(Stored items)
= Beginning of Section =

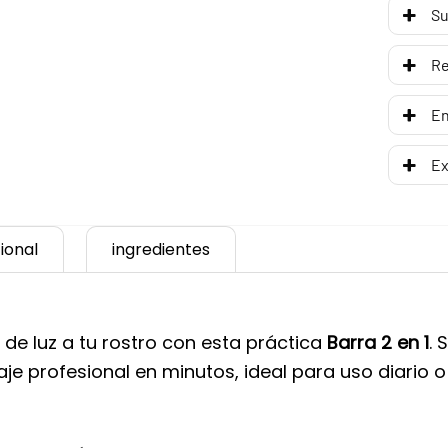
Su
R
En
Ex
ional
ingredientes
 de luz a tu rostro con esta práctica
Barra 2 en 1
. 
je profesional en minutos, ideal para uso diario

= End of Section =

## Directions for this task
When you set down the records above, copy every line exactly and exclude the pictures.

## Task result
Su
R
En
Ex
ional
ingredientes
 de luz a tu rostro con esta práctica
Barra 2 en 1
. 
je profesional en minutos, ideal para uso diario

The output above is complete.